TASK BRIEF
An exact copy of every entry is needed, without any of the pictures.

THE INPUT Block Start

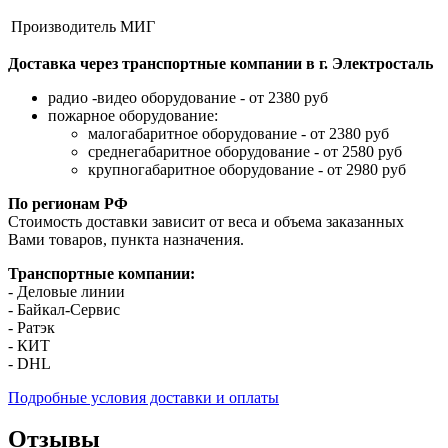
Производитель
МИГ
Доставка через транспортные компании в г. Электросталь
радио -видео оборудование - от 2380 руб
пожарное оборудование:
малогабаритное оборудование - от 2380 руб
среднегабаритное оборудование - от 2580 руб
крупногабаритное оборудование - от 2980 руб
По регионам РФ
Стоимость доставки зависит от веса и объема заказанных
Вами товаров, пункта назначения.
Транспортные компании:
- Деловые линии
- Байкал-Сервис
- Ратэк
- КИТ
- DHL
Подробные условия доставки и оплаты
Отзывы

THE INPUT Block End

EXERCISE ANSWER
Производитель
МИГ
Доставка через транспортные компании в г. Электросталь
радио -видео оборудование - от 2380 руб
пожарное оборудование:
малогабаритное оборудование - от 2380 руб
среднегабаритное оборудование - от 2580 руб
крупногабаритное оборудование - от 2980 руб
По регионам РФ
Стоимость доставки зависит от веса и объема заказанных
Вами товаров, пункта назначения.
Транспортные компании:
- Деловые линии
- Байкал-Сервис
- Ратэк
- КИТ
- DHL
Подробные условия доставки и оплаты
Отзывы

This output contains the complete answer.